We sat in the School Cafeteria making up our rassoodocks what to do with the afternoon, a flip dark chill winter bastard though dry. One of our droogs, who often brought liquor or other veshches to peet our moloko with, was absent this afternoon, but we did manage to get our rookers on some 400-grain Ibuprong we could slosh down with our moloko. Milk with knives in it as we would call it, which would sharpen you up and make you ready for a bit of twenty-to-one. After lunch we’d roam the hallways, primed with nozies, and britvas, not just fisties and boots, for a malenky bit of ultra-violence.

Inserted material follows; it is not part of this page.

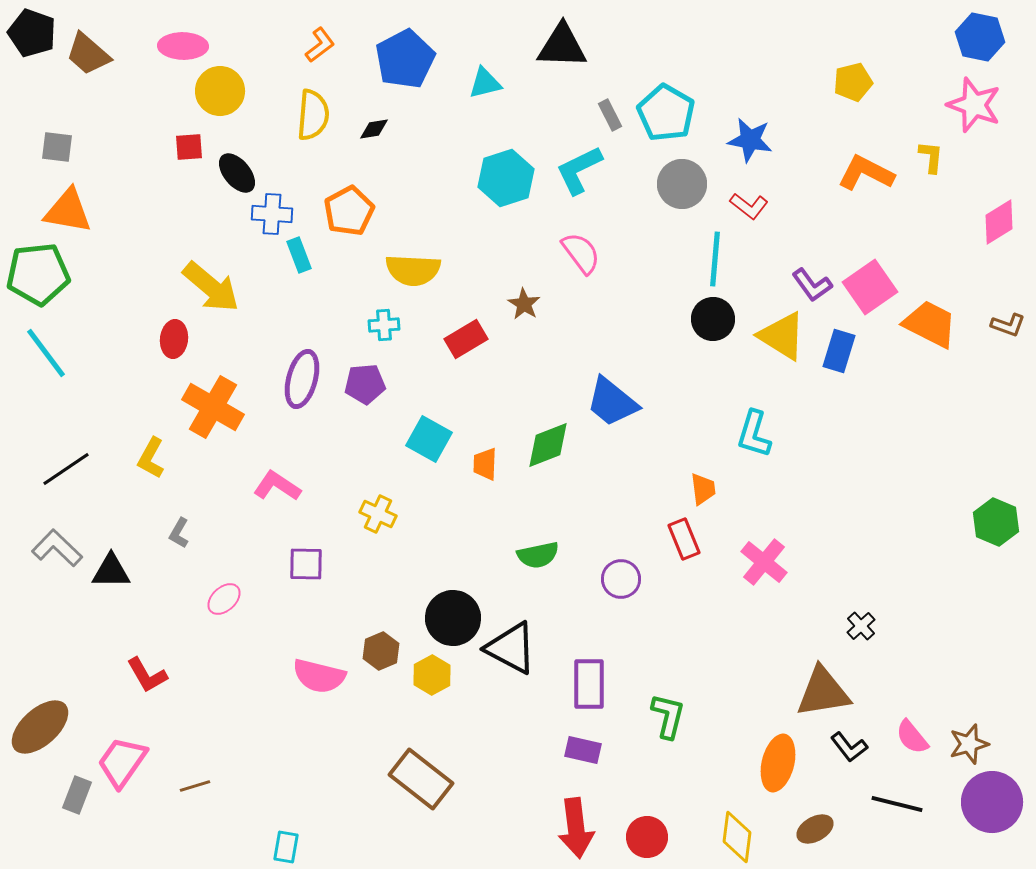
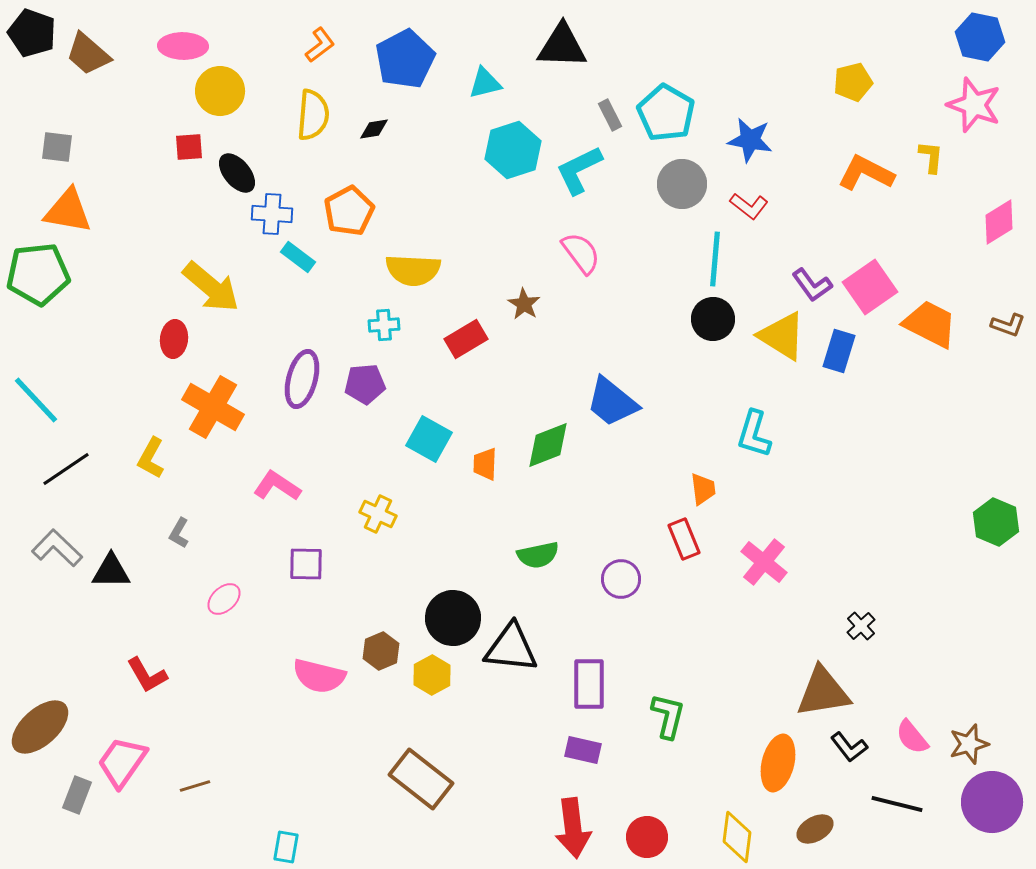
cyan hexagon at (506, 178): moved 7 px right, 28 px up
cyan rectangle at (299, 255): moved 1 px left, 2 px down; rotated 32 degrees counterclockwise
cyan line at (46, 353): moved 10 px left, 47 px down; rotated 6 degrees counterclockwise
black triangle at (511, 648): rotated 22 degrees counterclockwise
red arrow at (576, 828): moved 3 px left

We all had a good ha-ha when we viddied the weepy young devotchka pushing out of the headministress’ office, all folded up like she was filthy with the stinking pawprints of authority. The headministress was a skorry old babooshka with an eye for the young devotchkas in our school. one malachicka, a droog of ours, told that she was going to tell the rozzes the weepy one was tucking away Ibuprong. Which as you may guess, worked real horrorshow.